Are We Appalled Any Longer?
You’ve probably heard it said that all sin is equal in the sight of God. In one sense, this is a true statement. All sin makes us equally deserving of the wrath of God and needful of the grace of God. However, in another sense, all sin is not equal in the sight of God in how He responds to it and we should respond to it.
In chapter 8, Ezra discovers that there are no Levitical priests who have returned with the remnant to Jerusalem to serve in the rebuilt temple. So, they set out to fetch some. Fearful of the opposition they will face on the journey, they fast and pray humbly asking God for safety. But note 8:22:
For I was ashamed to ask the king for a band of soldiers and horsemen to protect us against the enemy on our way, since we had told the king, “The hand of our God is for good on all who seek him, and the power of his wrath is against all who forsake him.”(ESV)

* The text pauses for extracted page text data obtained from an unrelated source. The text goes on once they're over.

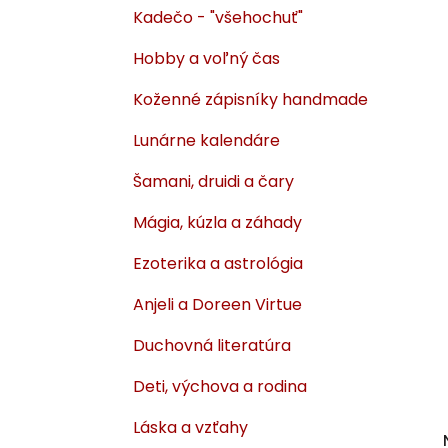
Kadečo - "všehochuť"
Hobby a voľný čas
Koženné zápisníky handmade
Lunárne kalendáre
Šamani, druidi a čary
Mágia, kúzla a záhady
Ezoterika a astrológia
Anjeli a Doreen Virtue
Duchovná literatúra
Deti, výchova a rodina
Láska a vzťahy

Ezra is ashamed of the separation between what he knows of God and the insufficiency of his faith in God. He is ashamed because insufficient faith in the goodness of God is sin. That shame leads him to fasting and humble prayer. We see the result in v.23 — “…and He listened to our entreaty.”
Part of the process of our our growing in faith and our sanctification will always include sins of unbelief. We should be ashamed of such sins and ask God to deepen our faith as we learn to obey and see Him at work through our obedience.

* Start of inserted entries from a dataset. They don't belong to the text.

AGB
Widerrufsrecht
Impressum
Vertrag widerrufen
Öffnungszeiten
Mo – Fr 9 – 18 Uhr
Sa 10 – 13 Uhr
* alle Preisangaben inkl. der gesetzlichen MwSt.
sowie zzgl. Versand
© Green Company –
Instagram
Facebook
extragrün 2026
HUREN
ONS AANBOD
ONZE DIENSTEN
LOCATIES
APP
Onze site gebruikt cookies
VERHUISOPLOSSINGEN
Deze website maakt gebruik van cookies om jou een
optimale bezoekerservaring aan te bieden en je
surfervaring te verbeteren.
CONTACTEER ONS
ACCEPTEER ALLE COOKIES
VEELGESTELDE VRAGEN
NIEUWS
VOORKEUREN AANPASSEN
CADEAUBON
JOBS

There is another sort of sin that is of a different order, however. These are sins of knowingly, intentionally, and repeatedly disobeying the will of God, as the Israelites do by once again intermarrying with their unbelieving neighbors. We have seen time and again in reading the Old Testament the tragic results of this sin. Note the difference in Ezra’s response from the sin in the previous chapter:
Ezra 9:3-6 (ESV) 3 As soon as I heard this, I tore my garment and my cloak and pulled hair from my head and beard and sat appalled. 4 Then all who trembled at the words of the God of Israel, because of the faithlessness of the returned exiles, gathered around me while I sat appalled until the evening sacrifice. 5 And at the evening sacrifice I rose from my fasting, with my garment and my cloak torn, and fell upon my knees and spread out my hands to the LORD my God, 6 saying: “O my God, I am ashamed and blush to lift my face to you, my God, for our iniquities have risen higher than our heads, and our guilt has mounted up to the heavens.

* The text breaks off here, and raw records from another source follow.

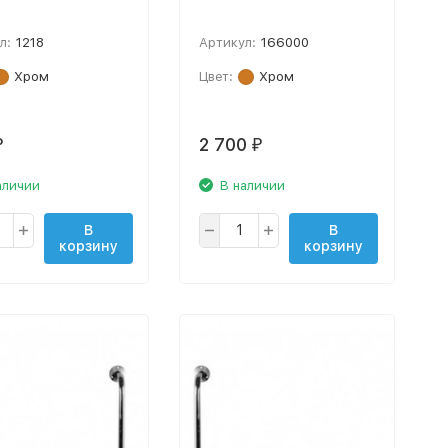
л:
1218
Артикул:
166000
Хром
Цвет:
Хром
2 700
₽
₽
аличии
В наличии
В
В
корзину
корзину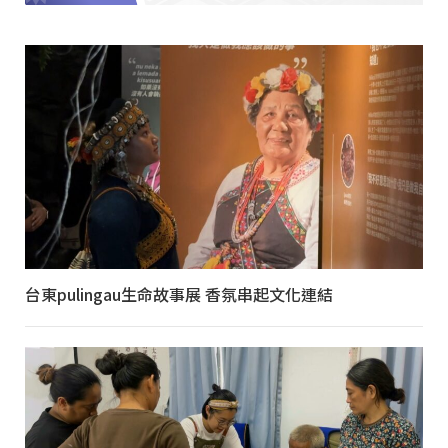
台東pulingau生命故事展 香氛串起文化連結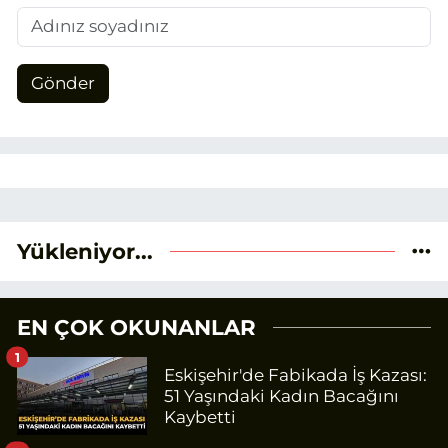
Gönder
Yükleniyor...
EN ÇOK OKUNANLAR
1
Eskişehir'de Fabikada İş Kazası:
51 Yaşındaki Kadın Bacağını
Kaybetti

Ezra finds it shocking, horrifying, and unbelievable that they would once again turn away from God in this way. He goes on to speak of all the ways God has shown His steadfast love for them. How could they respond to His goodness with such blatant rebellion?
I can’t help but wonder how many Ezra’s are left today? How many of us are ashamed at the sin of our unbelief? How many of us are appalled at how quickly we as Christians so quickly run after the world again and again, forgetting the goodness of God toward us? How many of us weep that our people knowingly rebel against the will of God? Far too often, we simply offer excuses or plead the grace of God as if repentance were not a prerequisite.
So, ask yourself with me: Am I ashamed of my faithlessness? Am I appalled at my rebelliousness? Am I willing for my life and my repentance to be a testimony against the sin of my friends and loved ones that they might be confronted with their own?